It doesn’t take a village to find and hire the best talent, but it can sure feel that way sometimes.
The execution of employee engagement strategies and daily work of human resources involves many teams—finance, administration, IT, executives—and keeping everyone coordinated and in the loop is a constant challenge. It’s even more so when your company is growing.
The e-commerce company Shopify knows this all too well. “In 2014, we were mostly co-located in Eastern Standard Time, and now we have employees in 15 time zones,” says Kaitlin Norris, a culture specialist at Shopify. Now with 4,000 employees across eight offices, and 2,000 remote workers, the company has had to find ways to adjust its culture and how employees relate to one another. “Just understanding the differences of some cultures across the countries where we have employees has been really huge,” Norris says.
Adjusting to change, whether it’s a new office or a new company insurance plan, can be difficult. But the payout is priceless: a workplace that feels welcoming to employees, serves their needs, and encourages them to get comfortable and stay awhile. And Slack can help get the ball rolling, especially when it comes to employee engagement strategies. Here, you’ll find practical tips from Robby Kwok, the VP of People at Slack, and Norris on how you can make your entire HR flow frictionless and effective in Slack, from recruiting to onboarding and beyond.
Recruiting
In Slack, people centralize their work and stay aligned by creating channels. Channels provide a designated, searchable place for all kinds of discussions, whether for routine status updates on candidate pipelines in channels like #recruiting-sales or keeping track of official sign-offs on offer letters in channels like #offers-for-approval.
Channel members can upload files like résumés, portfolios and interview notes to the channel so everyone can easily find what they need. Plus, Kwok says, “If an interviewer needs to back out at the last minute, all you have to do is invite the new interviewer to the channel, and she’ll have all the relevant information about the candidate and the questions to ask right in-channel.”
A bonus is that discussions in channels flow more like you’re having an in-person conversation, rather than trading emails back and forth. This allows project work to move faster, saving team members ample time and sparing them frustration and miscommunication.
If you want to bring third-party apps into the mix, you can integrate candidate tracking systems into Slack. For example, you can set up apps like Greenhouse to automatically notify stakeholders in a channel when a candidate’s status changes. Or add an app like HelloSign to be updated in real time when a candidate signs an offer letter.
Onboarding
When your new hires walk through the door on day one, you want to get them up to speed and productive quickly, while not overwhelming them with information or letting them feel isolated. It can be tough to be the “new kid” on the team.
Retention and employee engagement strategies
After new hires are onboarded, keeping them happy and productive via employee engagement strategies will boost retention. “Bottlenecks, friction and fragmentation—these dynamics have lots of impact on how your employees work with each other,” says Kwok, “which has an impact on how people feel about working for your company.”

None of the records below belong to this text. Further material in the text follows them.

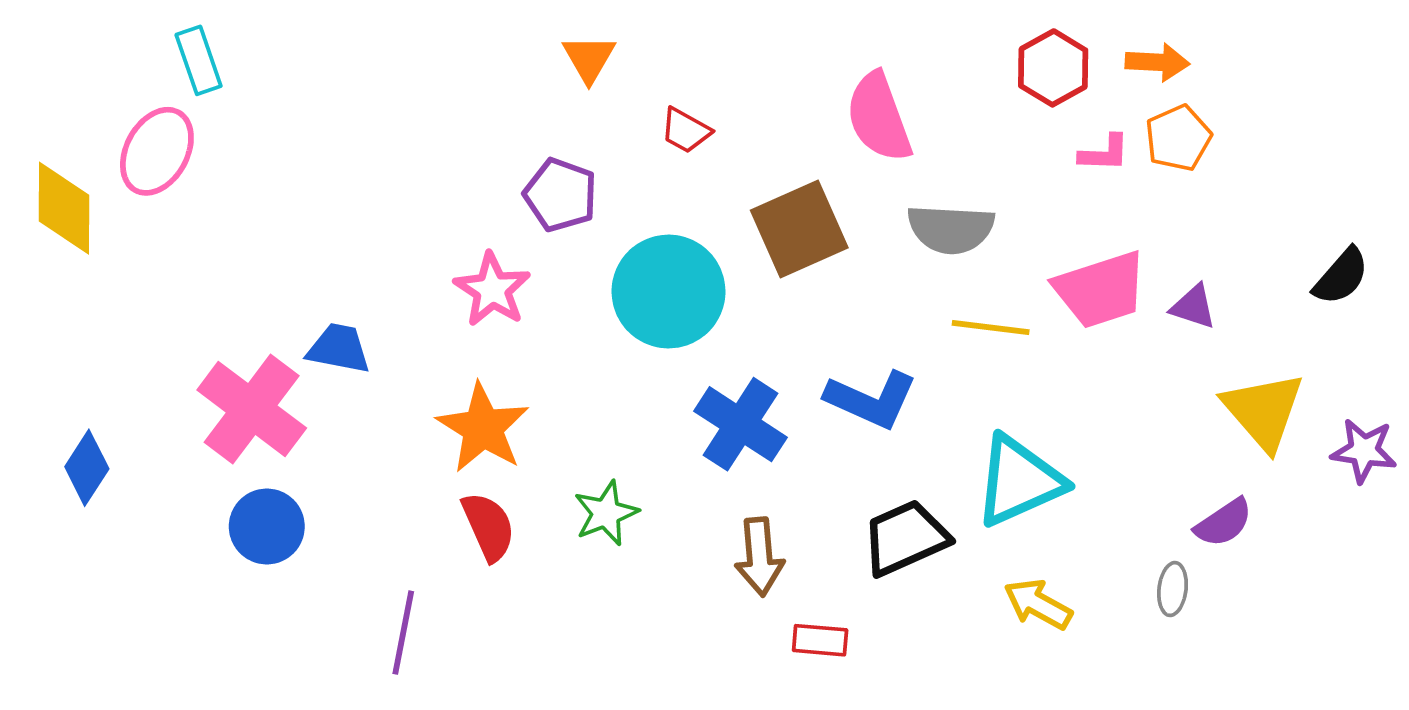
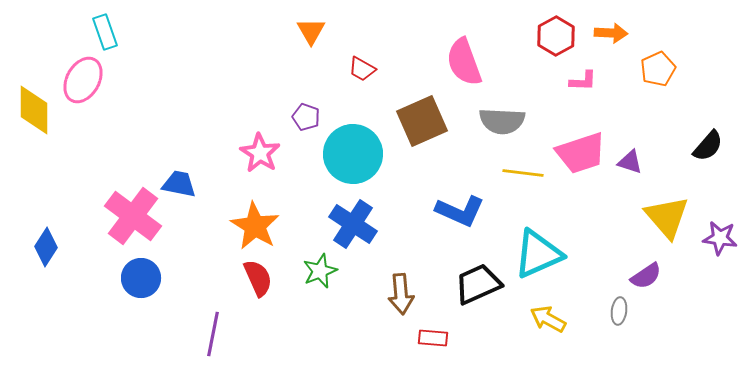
orange pentagon: (1178, 138) -> (658, 69), moved
purple pentagon: (560, 195) -> (306, 117), moved, size x0.7
blue cross: (741, 424) -> (353, 224), moved

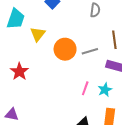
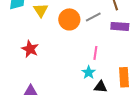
cyan star: (105, 90) -> (89, 72), moved

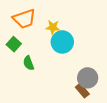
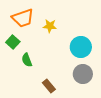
cyan circle: (62, 42) -> (81, 47), moved
brown rectangle: (82, 91) -> (49, 86), moved

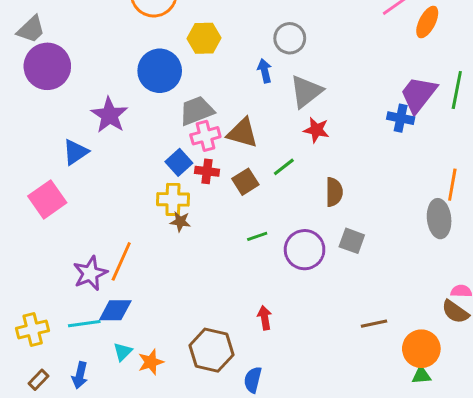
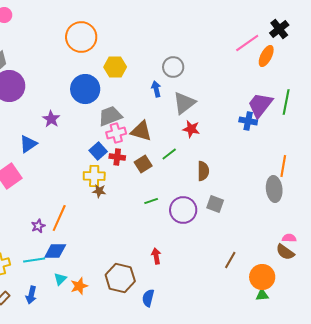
purple star: (109, 115) -> (51, 119), size x0.7
purple star: (90, 273) -> (38, 226), size x0.6
brown line: (374, 324) -> (230, 260), turned -48

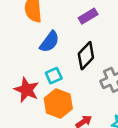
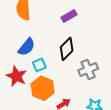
blue semicircle: (49, 42) -> (27, 47), moved

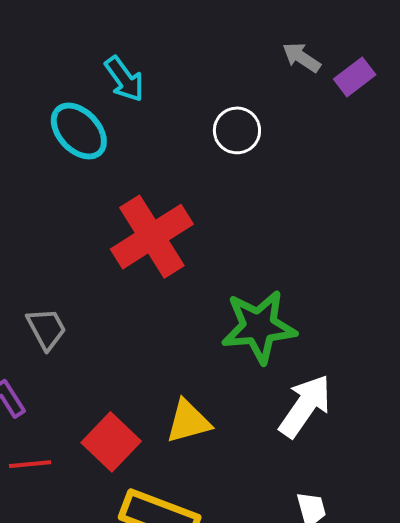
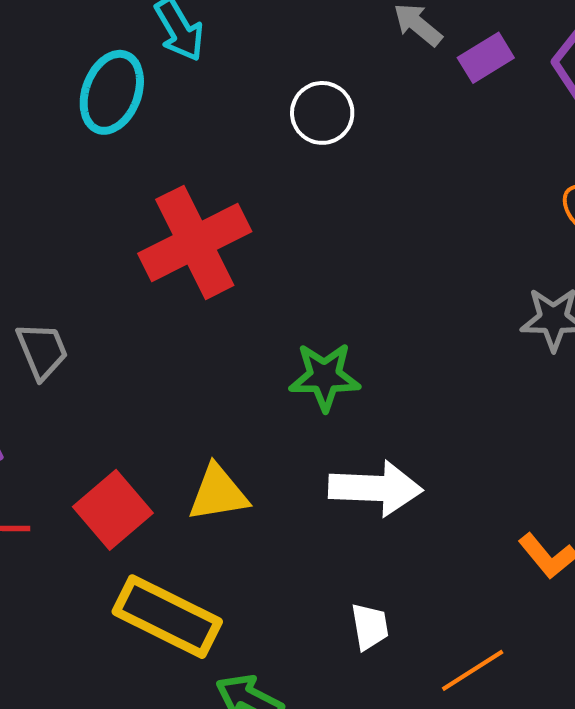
cyan ellipse: (79, 131) -> (112, 92), turned 58
green star: (259, 327) -> (325, 377), size x0.7
white arrow: (305, 406) -> (375, 488), turned 52

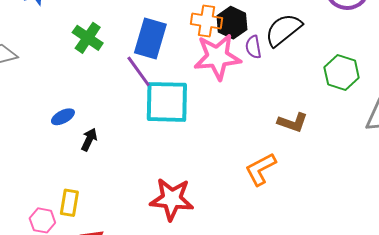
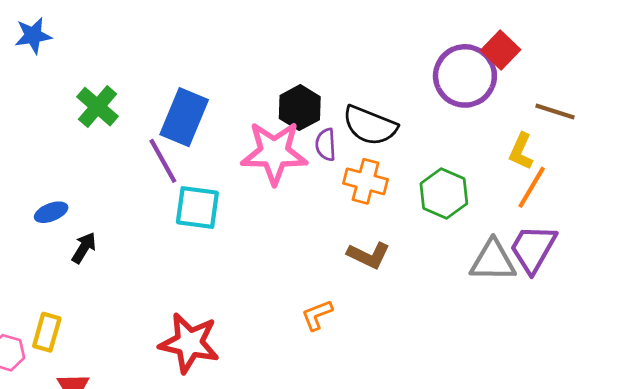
orange cross: (207, 21) -> (366, 181), moved
black semicircle: (283, 30) -> (370, 125), turned -126
cyan square: (167, 102) -> (197, 207), size x0.7
orange L-shape: (261, 169) -> (317, 315), size x0.7

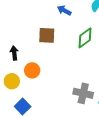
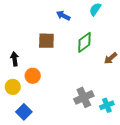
gray cross: (83, 93) -> (84, 97), turned -36

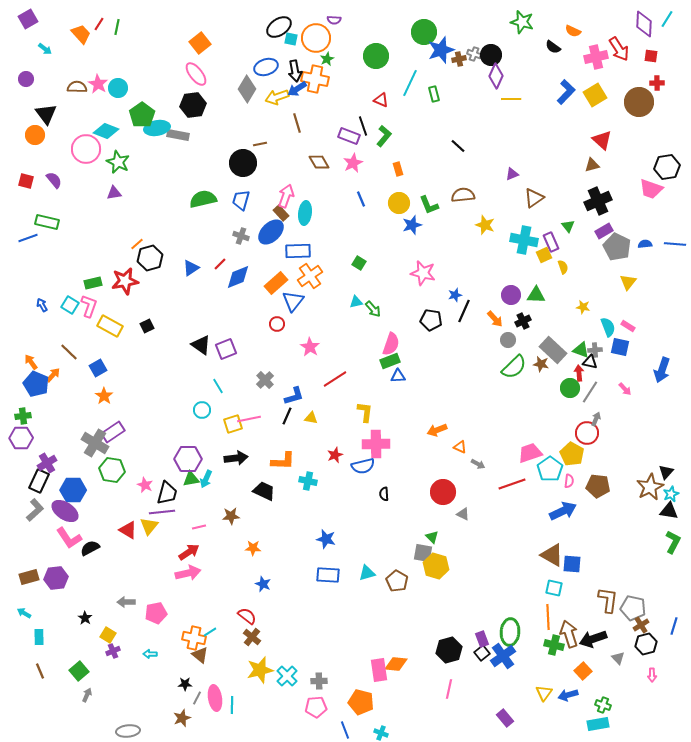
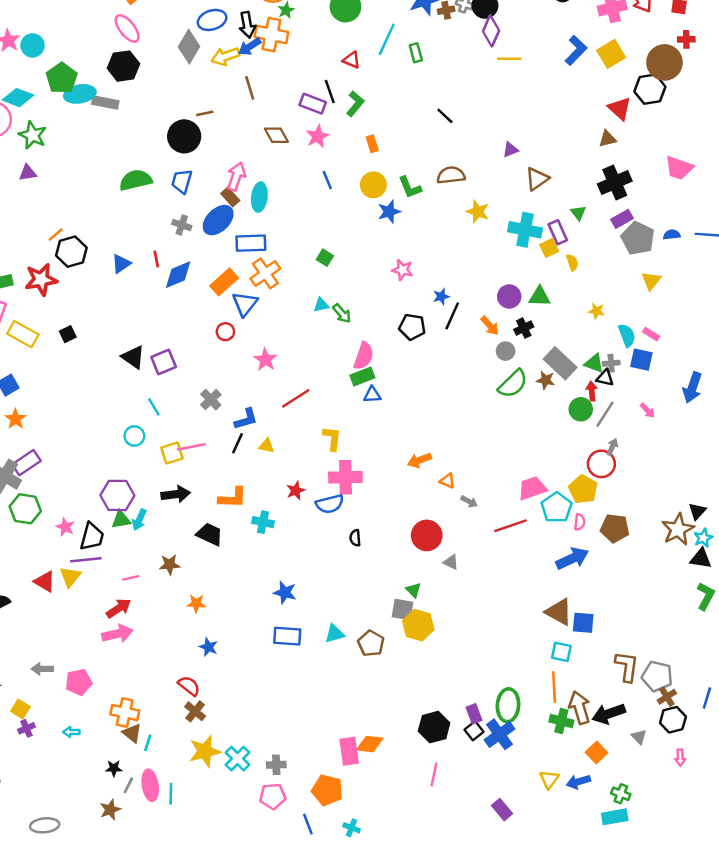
black hexagon: (667, 167) -> (650, 89), moved
red line: (220, 264) -> (156, 259), turned -56
pink star: (423, 273) -> (402, 270), size x0.7
cyan line: (210, 632) -> (148, 743), moved, turned -40

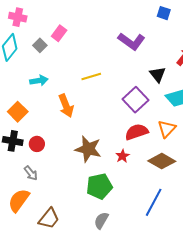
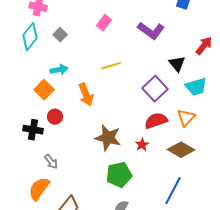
pink rectangle: (59, 33) -> (104, 23), moved
orange square: (18, 112) -> (44, 90), moved
red circle: (37, 144) -> (55, 117), moved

One way both Kwok and Norris stay in tune with how employees are feeling is through periodic “pulse” surveys administered through Slack. Tools like Neko by Culture Amp and Leo send out employee satisfaction surveys via Slack and then analyze the results to surface emerging patterns. Norris says Shopify uses pulse surveys to “understand where our employee engagement is at.” Kwok says, “You can really get a good feel for how people are feeling in terms of belonging but also productivity.”
Kwok and Norris emphasize that working in channels is about more than just organizing team discussions. Because channels make workflows more transparent, subject-matter experts can come together more quickly and efficiently. And it’s this flexibility that allows them to keep pace with the speed of business today and to provide a consistent employee experience. “Global growth has definitely been a huge challenge for us recently,” says Norris. “If we want our growth to continue at Shopify, we believe we really need to thrive on change.”